When we talk about big churches, the usual suspects come to mind: Saddleback Church in southern California (nearly 20,000 weekly), multi-site Life Church of Oklahoma nearly 11,000 combined, New Spring Church, 8,000. Yet in a recent article, Mimi Haddad, president of Christians for Biblical Equality writes, “five of the 10 largest megachurches are located in South Korea… According to last year’s research by the Economist, the Yoido Full Gospel Church claims 830,000 members, and continues to grow by 3,000 members each month! Astonishing, isn’t it? But, what if I told you that this church, pastored by Dr. Cho, is also egalitarian?”
Mimi goes on to quote Dr. Cho, who, shocked by the small size of churches in another country, said, “I told them to release their women, but they insist that’s not the problem. They ask me “What’s the key to your church?” I tell them again, “release your women…” She then observes,
“if, as Scripture suggests, God gives spiritual gifts to all Christians (Romans 12:6-8, 1 Corinthians 12:7 ff, and Ephesians 4:11-13) regardless of gender, education, class, or ethnicity, then one would expect to find healthy, vibrant, growing churches where the spiritual gifts are given their fullest breadth of service.”

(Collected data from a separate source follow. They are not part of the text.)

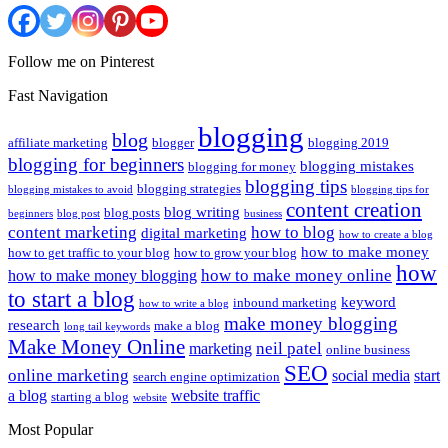
Follow me on Pinterest
Fast Navigation
blogging
blog
affiliate marketing
blogger
blogging 2019
blogging for beginners
blogging mistakes
blogging for money
blogging tips
blogging strategies
blogging mistakes to avoid
blogging tips for
content creation
blog writing
blog posts
beginners
blog post
business
content marketing
how to blog
digital marketing
how to create a blog
how to make money
how to get traffic to your blog
how to grow your blog
how
how to make money online
how to make money blogging
to start a blog
keyword
inbound marketing
how to write a blog
make money blogging
research
make a blog
long tail keywords
Make Money Online
neil patel
marketing
online business
SEO
online marketing
social media
start
search engine optimization
a blog
website traffic
starting a blog
website
Most Popular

CBE consistently makes calm, well-reasoned arguments for equality in the church. And the truth of these arguments is finally beginning to gain acceptance in the mainstream, even among the Southern Baptists. Men and women are created with a variety of gifts, and the body of Christ is stronger when all aspects of these gifts “are given their fullest breadth of service.”
jan, you make a great point. we need great women leaders in our churches. mainly because they’re a lot smarter than us.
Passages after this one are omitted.